Flooding is notoriously variable, and the Kirkstall Valley is no exception. There have been some enormous floods in the past, and many more are expected in the future, as climate change increasingly affects the rainfall patterns. As a rule of thumb, the Environment Agency currently estimates that climate change could produce a 25% increase in flood volumes, which in the Kirkstall Valley translates into a 50cm rise in peak flood levels. These estimates might change with growing knowledge and experience, but they are unlikely to get much smaller.

The highest recorded flood in Kirkstall was in November 1866 when the water was knee-deep on Kirkstall Road, near the Kirkstall railway viaduct. This remains the worst known flood event in Leeds and resulted in twenty deaths. The most extreme scenario currently modelled by the Environment Agency is a 1 in 200 year event, with the river thundering past Armley Mills at 347 tonnes of water per second and the water chest deep on Kirkstall Road. It is difficult to estimate velocities when the channel is obstructed by buildings, but we could easily be looking at local water speeds of several metres per second and extremely turbulent flows. Not exactly the place for a quiet swim!

Extreme events are plainly a serious threat to life and property, but our "normal" floods have distinctly beneficial effects. They have given us the best agricultural land in Yorkshire on the Burley Mills Allotments (deep, stoneless river alluvium, ADAS grade 1 when surveyed in 1989) and they have kept development back from the river, leaving attractive riverside open space. Very few houses in Armley or Kirkstall face significant risk from floods.

The decision by the Environment Agency to proceed with the Leeds Flood Alleviation Scheme was a mixed blessing for Kirkstall.
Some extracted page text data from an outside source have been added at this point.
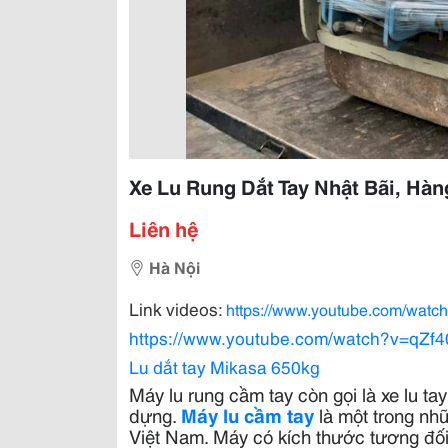
Xe Lu Rung Dắt Tay Nhật Bãi, Hà
Liên hệ
Hà Nội
Link videos:
https://www.youtube.com/wat
https://www.youtube.com/watch?v=qZ
Lu dắt tay Mikasa 650kg
Máy lu rung cầm tay còn gọi là xe lu t
dựng.
Máy lu cầm tay
là một trong nh
Việt Nam. Máy có kích thước tương đối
This was a big scheme (over £100 million and rising) but it only applied to the main river: it would not benefit the majority of Leeds families who have been flooded by much smaller becks and streams. The dangers are that effective flood defence works would allow and even encourage developers to crowd right up to the river, with adverse effects on river habitats and quality of life. The huge scale of the engineering works required to protect against extreme events would themselves cause environmental damage.

Our policy is to do the minimum in Kirkstall, sufficient to protect life, but to gradually relocate development away from the river so that the flood plain can perform its natural functions. We would use the riverside for recreational open space. Instead of enormous flood defences in the city centre, we urge more work on the river catchment, creating wetlands and flood storage areas upstream to delay run-off and attenuate the storm peak. This would increase biodiversity and reduce the scale of engineering work required in Leeds city centre, producing a more attractive city and a more pleasant place to live.